Hükme esas alınan bilirkişi raporunda, davacının laborant olarak görev yaptığı, bu konuda yeterli eğitim ve tecrübeye sahip olduğu, görev tanımına göre davacının şantiyede beton dökümünü takip edip betonu kontrol etmek, numune almak, şantiyede gördüğü olumsuzlukları numune alma tutanağına işlemek ve üst amirine bilgi vermek, santral çıkışı beton kıvamını kontrol etmek, santralden numune almak ve kaydını tutmak, sonuçları raporlamak ile görevli olduğu, davacıya verilen diğer işlerin arızi nitelikte olduğu ve davacının sayılan görevlerini ifa etme yükümlülüğünü ortadan kaldırmayacağı, esasen davacı olay günü dava konusu hatalı üretimi gördüğü ve/veya bilgi sahibi olduğu için kendisine başka işler yaptırılmasının sonuca etkili olmadığı, davacının hatalı üretimi üstlerine rapor etmesi gerektiği halde bunu yapmayarak doğrudan görevli personele gerektiği kadar katkı malzemesi ilave edilmesi yönünde talimat verdiği, ancak bu talimatın sonucu hakkında ilgili personelden bilgi almadan ve üretilen hazır betonun bu müdahaleden sonra standart kaliteye ulaşıp ulaşmadığını denetlemeden mikserin işyerinden ayrılmasına izin verdiği, bu nedenle davacının somut olayda 1/5 oranında kusurlu olduğu, hazır beton mikseri davalı işyerinden çıkarak inşaat alanına gitmekte iken yolda Bakanlık denetim elemanları ile karşılaştığı, davacının bu aşamada sorunun giderilip giderilmediği hususunda ilgili personelden bilgi aldığı, sorunun giderilmediğini öğrenince şantiye şefini arayarak hazır betonu geri çekmeleri yani inşaata dökmeden işyerine geri getirmeleri hususunda talimat istediği, şantiye şefinin bu teklifi kabul etmeyerek standartları haiz olmayan hazır betonun inşaat alanına götürülmesi yönünde talimat verdiği, bu nedenle şantiye şefinin somut olayda 2/5 oranında kusurlu olduğu sonucuna varılmıştır.

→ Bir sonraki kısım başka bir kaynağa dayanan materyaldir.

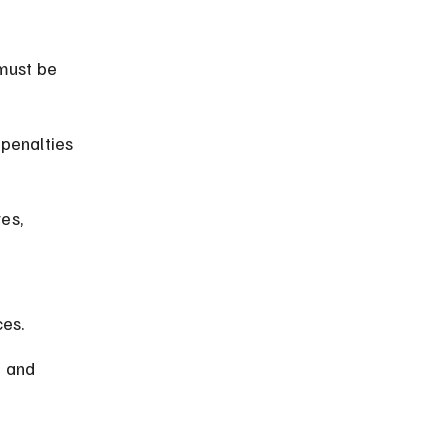
must be 
penalties 
es, 
 
ces.
e and 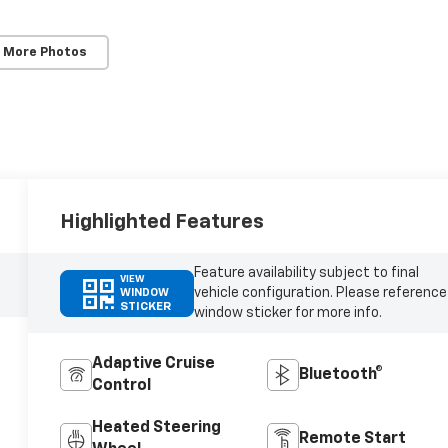
 More Photos
Highlighted Features
Feature availability subject to final
VIEW
vehicle configuration. Please reference
WINDOW
STICKER
window sticker for more info.
Adaptive Cruise
Bluetooth®
Control
Heated Steering
Remote Start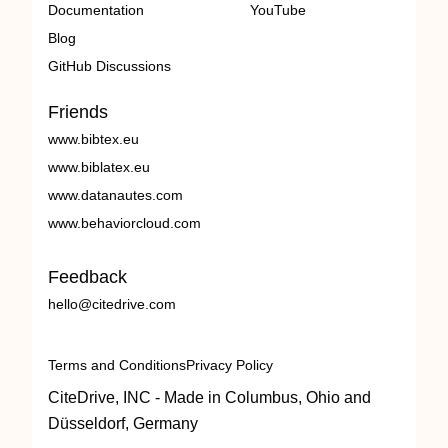
Documentation
YouTube
Blog
GitHub Discussions
Friends
www.bibtex.eu
www.biblatex.eu
www.datanautes.com
www.behaviorcloud.com
Feedback
hello@citedrive.com
Terms and Conditions
Privacy Policy
CiteDrive, INC - Made in Columbus, Ohio and
Düsseldorf, Germany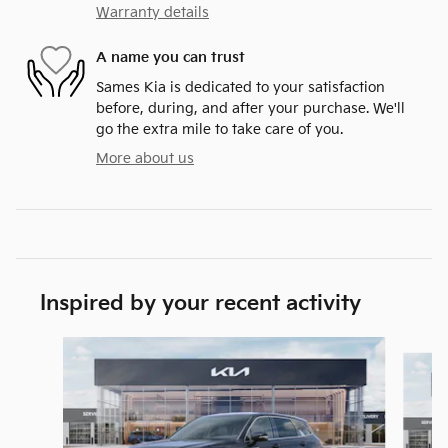
Warranty details
A name you can trust
Sames Kia is dedicated to your satisfaction
before, during, and after your purchase. We'll
go the extra mile to take care of you.
More about us
Inspired by your recent activity
Slide 1 of 6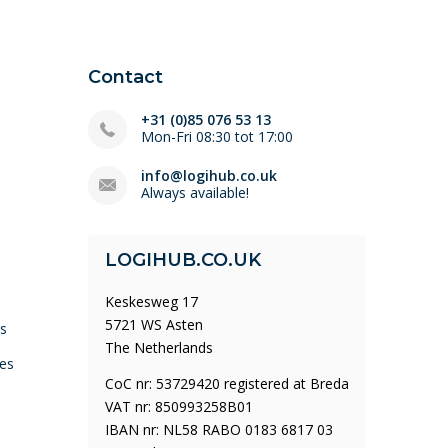
Contact
+31 (0)85 076 53 13
Mon-Fri 08:30 tot 17:00
info@logihub.co.uk
Always available!
LOGIHUB.CO.UK
Keskesweg 17
5721 WS Asten
ys
The Netherlands
es
CoC nr: 53729420 registered at Breda
VAT nr: 850993258B01
IBAN nr: NL58 RABO 0183 6817 03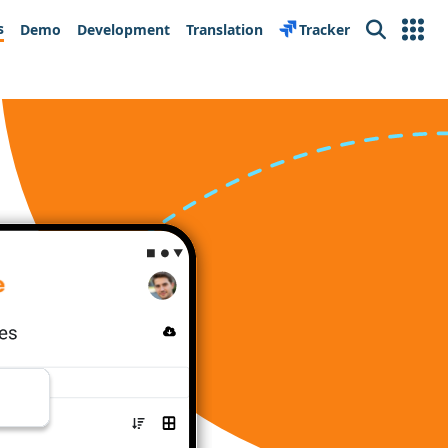
s
Demo
Development
Translation
Tracker
Search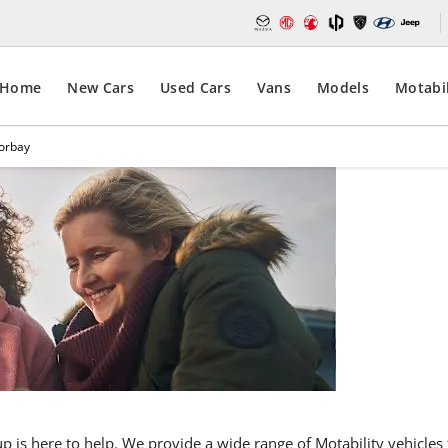
Home
New Cars
Used Cars
Vans
Models
Motabil
Torbay
Car
Motabil
Torba
oup is here to help. We provide a wide range of Motability vehicl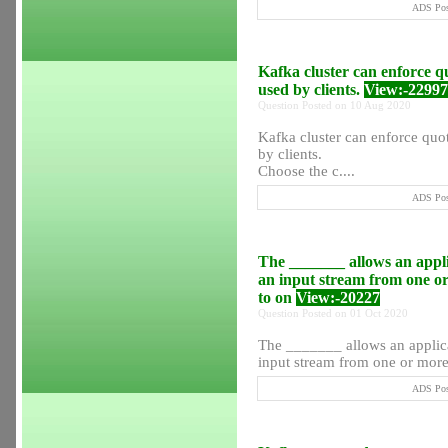
ADS Post
Kafka cluster can enforce q
used by clients.
View:-22997
Question Posted on 10 Aug 2020
Kafka cluster can enforce quot
by clients.
Choose the c....
ADS Post
The _______ allows an appli
an input stream from one o
to on
View:-20227
Question Posted on 01 Oct 2020
The _______ allows an applica
input stream from one or more 
ADS Post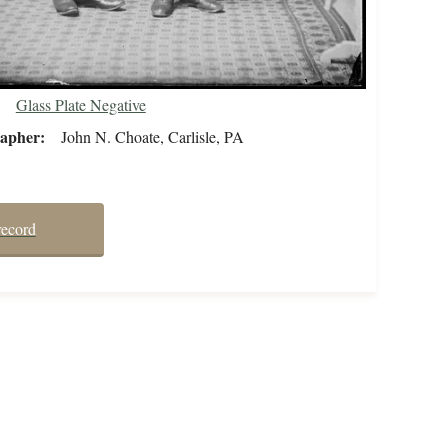
Glass Plate Negative
rapher
John N. Choate, Carlisle, PA
record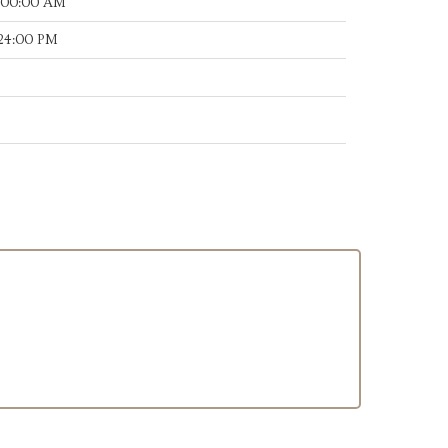
:00:00 AM
:24:00 PM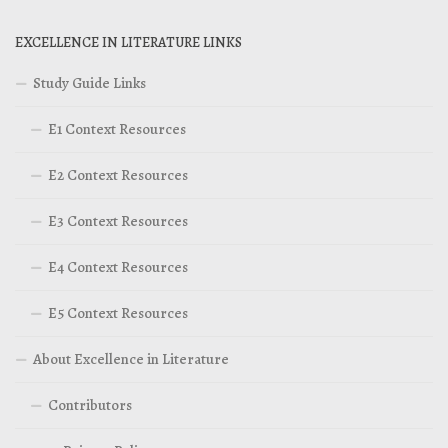
EXCELLENCE IN LITERATURE LINKS
Study Guide Links
E1 Context Resources
E2 Context Resources
E3 Context Resources
E4 Context Resources
E5 Context Resources
About Excellence in Literature
Contributors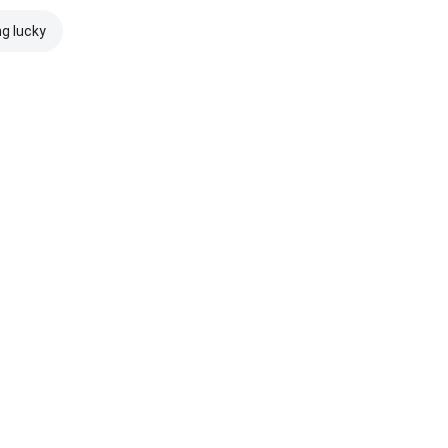
ng lucky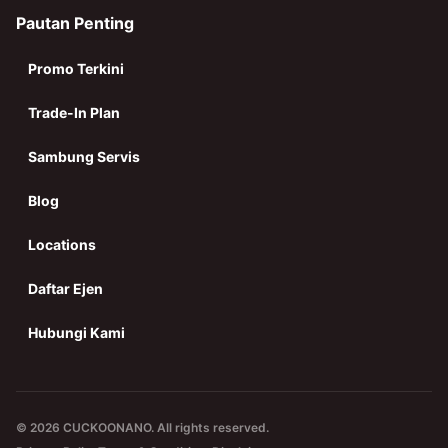
Pautan Penting
Promo Terkini
Trade-In Plan
Sambung Servis
Blog
Locations
Daftar Ejen
Hubungi Kami
© 2026 CUCKOONANO. All rights reserved.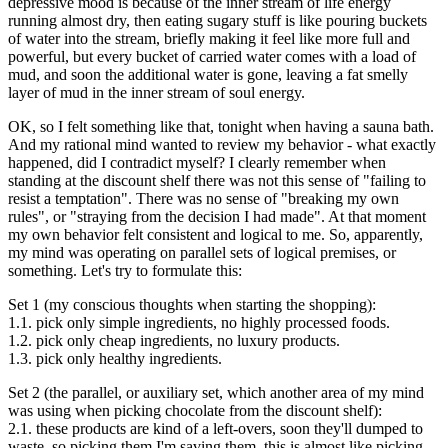
depressive mood is because of the inner stream of life energy
running almost dry, then eating sugary stuff is like pouring buckets
of water into the stream, briefly making it feel like more full and
powerful, but every bucket of carried water comes with a load of
mud, and soon the additional water is gone, leaving a fat smelly
layer of mud in the inner stream of soul energy.
OK, so I felt something like that, tonight when having a sauna bath.
And my rational mind wanted to review my behavior - what exactly
happened, did I contradict myself? I clearly remember when
standing at the discount shelf there was not this sense of "failing to
resist a temptation". There was no sense of "breaking my own
rules", or "straying from the decision I had made". At that moment
my own behavior felt consistent and logical to me. So, apparently,
my mind was operating on parallel sets of logical premises, or
something. Let's try to formulate this:
Set 1 (my conscious thoughts when starting the shopping):
1.1. pick only simple ingredients, no highly processed foods.
1.2. pick only cheap ingredients, no luxury products.
1.3. pick only healthy ingredients.
Set 2 (the parallel, or auxiliary set, which another area of my mind
was using when picking chocolate from the discount shelf):
2.1. these products are kind of a left-overs, soon they'll dumped to
waste, so picking them I'm saving them, this is almost like picking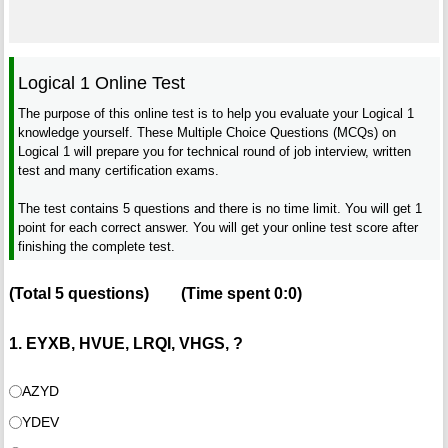
Logical 1 Online Test
The purpose of this online test is to help you evaluate your Logical 1
knowledge yourself. These Multiple Choice Questions (MCQs) on
Logical 1 will prepare you for technical round of job interview, written
test and many certification exams.
The test contains 5 questions and there is no time limit. You will get 1
point for each correct answer. You will get your online test score after
finishing the complete test.
(Total
5
questions)
(Time spent
0:0
)
1. EYXB, HVUE, LRQI, VHGS, ?
AZYD
YDEV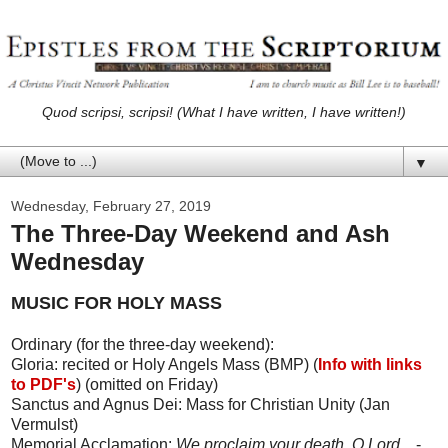
Quod scripsi, scripsi! (What I have written, I have written!)
▼
Wednesday, February 27, 2019
The Three-Day Weekend and Ash
Wednesday
MUSIC FOR HOLY MASS
Ordinary (for the three-day weekend):
Gloria: recited or Holy Angels Mass (BMP) (
Info with links
to PDF's
) (omitted on Friday)
Sanctus and Agnus Dei: Mass for Christian Unity (Jan
Vermulst)
Memorial Acclamation:
We proclaim your death, O Lord...
-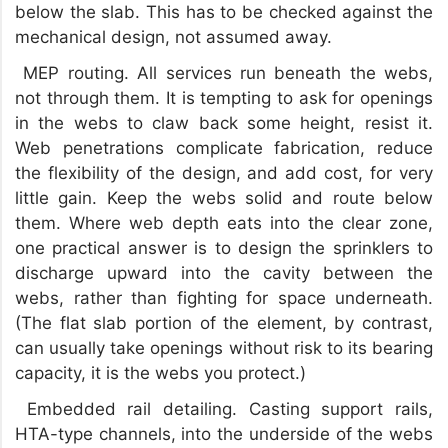
below the slab. This has to be checked against the
mechanical design, not assumed away.
MEP routing. All services run beneath the webs,
not through them. It is tempting to ask for openings
in the webs to claw back some height, resist it.
Web penetrations complicate fabrication, reduce
the flexibility of the design, and add cost, for very
little gain. Keep the webs solid and route below
them. Where web depth eats into the clear zone,
one practical answer is to design the sprinklers to
discharge upward into the cavity between the
webs, rather than fighting for space underneath.
(The flat slab portion of the element, by contrast,
can usually take openings without risk to its bearing
capacity, it is the webs you protect.)
Embedded rail detailing. Casting support rails,
HTA-type channels, into the underside of the webs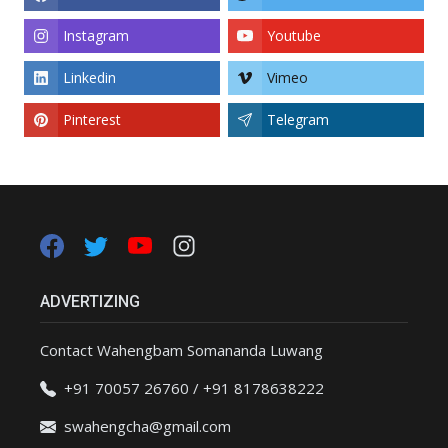
Instagram
Youtube
Linkedin
Vimeo
Pinterest
Telegram
ADVERTIZING
Contact Wahengbam Somananda Luwang
+91 70057 26760 / +91 8178638222
swahengcha@gmail.com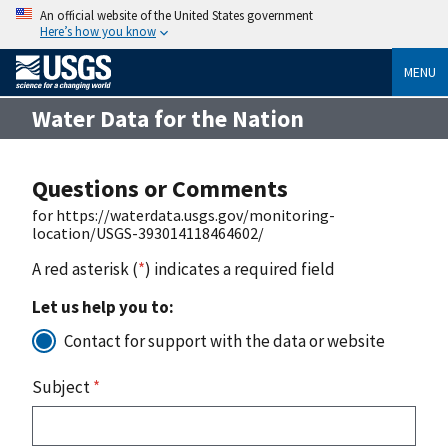
An official website of the United States government
Here’s how you know
MENU
Water Data for the Nation
Questions or Comments
for https://waterdata.usgs.gov/monitoring-
location/USGS-393014118464602/
A red asterisk (
*
) indicates a required field
Let us help you to:
Contact for support with the data or website
Subject
*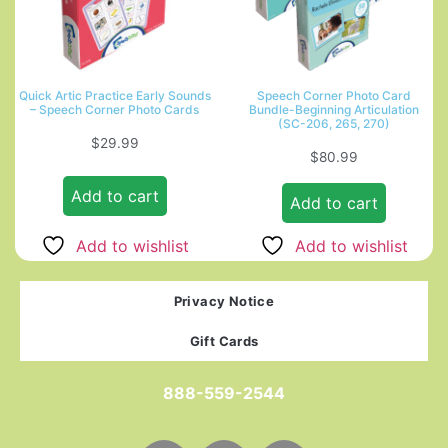
Quick Artic Practice Early Sounds
Speech Corner Photo Card
– Speech Corner Photo Cards
Bundle-Beginning Articulation
(SC-206, 265, 270)
$
29.99
$
80.99
Add to cart
Add to cart
Add to wishlist
Add to wishlist
Privacy Notice
Gift Cards
888-559-2544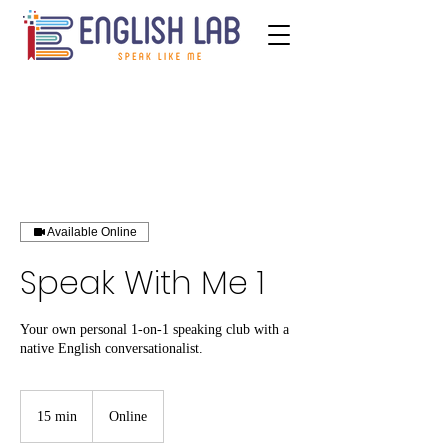
Available Online
Speak With Me 1
Your own personal 1-on-1 speaking club with a
native English conversationalist.
15 min
1
Online
5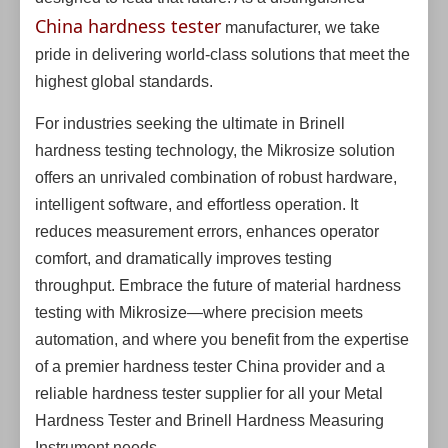
China hardness tester
manufacturer, we take
pride in delivering world-class solutions that meet the
highest global standards.
For industries seeking the ultimate in Brinell
hardness testing technology, the Mikrosize solution
offers an unrivaled combination of robust hardware,
intelligent software, and effortless operation. It
reduces measurement errors, enhances operator
comfort, and dramatically improves testing
throughput. Embrace the future of material hardness
testing with Mikrosize—where precision meets
automation, and where you benefit from the expertise
of a premier hardness tester China provider and a
reliable hardness tester supplier for all your Metal
Hardness Tester and Brinell Hardness Measuring
Instrument needs.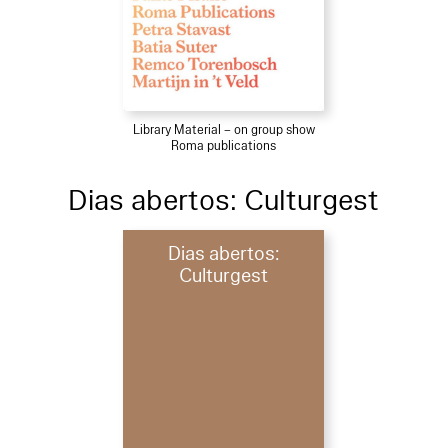
Library Material – on group show
Roma publications
Dias abertos: Culturgest
Dias abertos:
Culturgest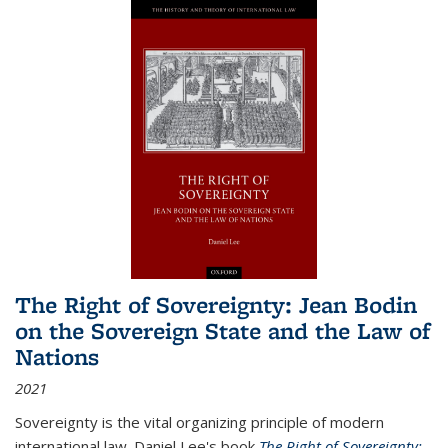
The Right of Sovereignty: Jean Bodin
on the Sovereign State and the Law of
Nations
2021
Sovereignty is the vital organizing principle of modern
international law. Daniel Lee's book
The Right of Sovereignty: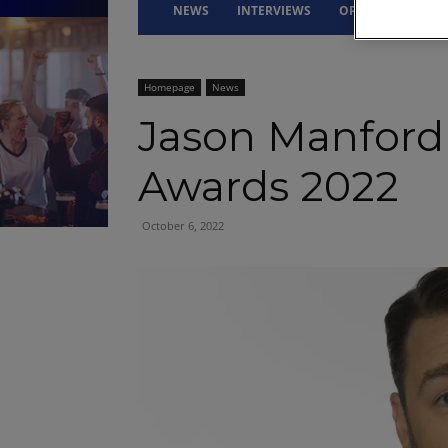
NEWS
INTERVIEWS
OPINION
DRI
Homepage
News
Jason Manford
Awards 2022
October 6, 2022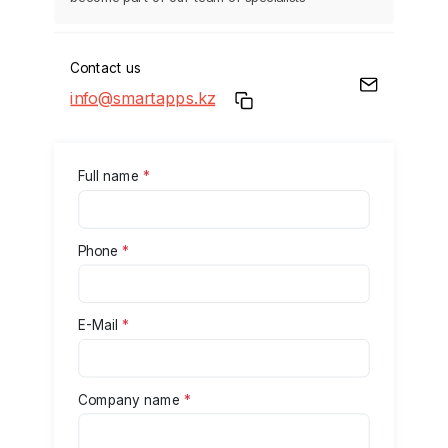
Contact us
info@smartapps.kz
Full name
*
Phone
*
E-Mail
*
Company name
*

Dosya içeriğine göre, feshe konu hatalı beton dökümü olayında olay günü davacının müdahaleleri ile beton kıvamının tutturulamayarak oluşan hazır betonun dökülmesi ve istenilen kaliteye ulaşmayan betonun Bakanlık elemanlarınca da tespiti ile kırılması sonucunda oluşan zarar miktarı kusuru oranında davacının 30 günlük brüt ücretinden fazla olduğundan iş sözleşmesinin feshi haklı neden niteliğinde ise de, tüm dosya kapsamı ve tanık beyanları doğrultusunda bilirkişi raporunda tespiti yapıldığı ve mahkeme gerekçesinde de aynen değinildiği gibi olay günü davacının betonla ilgili sorunun giderilmediğini öğrenince şantiye şefini arayarak hazır betonu geri çekerek iş işyerine geri getirmeleri hususunda talimat istediği, şantiye şefinin bu teklifi kabul etmeyerek standartları haiz olmayan hazır betonun inşaat alanına götürülmesi yönünde talimat verdiği, bu nedenle şantiye şefinin somut olayda 2/5 oranında kusurlu olduğu sonucuna varılmıştır. Şantiye şefi ... davalı tanığı olarak dinlenmiş olup beyanında hala iş yerinde şantiye sorumlusu olarak çalıştığını beyan etmiştir. Davalı şirketin maddi zarara uğramasına ve davacının iş akdinin feshine sebep olan hatalı beton dökme olayında şantiye şefinin davacıdan daha fazla kusuru olduğu sabit olmakla eşit işlem ilkesine aykırı olarak sadece davacının iş sözleşmesinin feshedilmesi haksız olup bu nedenle kıdem ve ihbar tazminatı talebinin kabulü gerekirken reddi hatalı olup bozmayı gerektirmiştir.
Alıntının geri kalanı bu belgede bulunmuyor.